Qui décide des personnalités à protéger et des effectifs qui leur sont attribués?
Tout est traité par l’Unité de coordination de la lutte antiterroriste (UCLAT). Les décisions sont prises entres politiques et les policiers n’ont pas leur mot à dire. D’ailleurs, nous ne cessons de demander l’arrêt de nos missions de complaisance, car on veut recentrer les policiers sur leur corps de métier. Nos 450 officiers de sécurité et chauffeurs dépassent constamment leurs limites du temps de travail, mais notre requête est resté lettre morte.
Qu’appelez-vous « mission de complaisance »?
Certaines personnalités protégées confondent la protection et le prestige. Selon elles, ça fait bien d’avoir un chauffeur, un véhicule et un gyrophare. Je peux vous citer l’exemple d’un avocat, qui fait dépêcher deux personnes ainsi qu’un véhicule, à chaque fois qu’il va faire du sport, à 600 m de son domicile. On fait de la protection, pas de l’accompagnement!
Quel type de personnalités protégez-vous?
Nous avons deux types de missions. La première vise à protéger une personnalité de façon temporaire, parce qu’elle est menacée. On a aujourd’hui 110 à 130 missions de ce type. Actuellement, on assure notamment la protection de personnes menacées par le terrorisme, comme certains journalistes, dont une partie de l’équipe de Charlie Hebdo, et les représentants des cultes.
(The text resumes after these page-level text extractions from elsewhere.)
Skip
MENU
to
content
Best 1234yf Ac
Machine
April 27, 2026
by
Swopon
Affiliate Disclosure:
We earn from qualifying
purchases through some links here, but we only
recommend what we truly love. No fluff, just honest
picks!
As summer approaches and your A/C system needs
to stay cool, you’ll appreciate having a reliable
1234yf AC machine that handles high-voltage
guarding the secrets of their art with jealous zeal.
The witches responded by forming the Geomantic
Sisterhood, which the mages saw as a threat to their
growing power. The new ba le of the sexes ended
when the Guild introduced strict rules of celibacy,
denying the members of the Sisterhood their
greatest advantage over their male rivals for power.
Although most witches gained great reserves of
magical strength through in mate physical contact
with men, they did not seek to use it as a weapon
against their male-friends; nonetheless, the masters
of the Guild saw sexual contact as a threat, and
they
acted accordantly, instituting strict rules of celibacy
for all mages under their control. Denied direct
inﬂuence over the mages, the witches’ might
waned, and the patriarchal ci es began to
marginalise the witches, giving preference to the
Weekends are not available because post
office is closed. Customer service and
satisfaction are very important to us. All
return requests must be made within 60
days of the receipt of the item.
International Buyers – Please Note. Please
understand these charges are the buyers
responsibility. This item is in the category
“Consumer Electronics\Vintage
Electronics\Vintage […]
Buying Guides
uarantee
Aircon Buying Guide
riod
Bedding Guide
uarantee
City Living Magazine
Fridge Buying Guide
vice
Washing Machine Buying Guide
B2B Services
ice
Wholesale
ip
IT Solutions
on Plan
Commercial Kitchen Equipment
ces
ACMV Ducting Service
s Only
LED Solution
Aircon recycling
L’autre volet consiste à protéger quand elles le souhaitent les personnalités qui bénéficient d’une protection habituelle. Parmi elles on compte les chefs des institutions politiques, les membres du gouvernement… Tout cela mobilise une centaine de personnes, avec à chaque fois au moins un officier et un conducteur, et comme je vous le disais, on est largement en sous-effectif et les dispositions européennes du travail ne sont pas respectées.
Le recrutement est-il difficile?
La profession n’attire plus. On est en pleine période de recrutement, mais les effectifs ne viennent pas. A titre d’exemple, il y a 10 ans, lorsqu’on ouvrait 10 postes, on avait 500 à 600 demandes. Actuellement, on a ouvert 100 postes d’officiers et de conducteurs et nous n’avons eu qu’une quinzaine de demandes.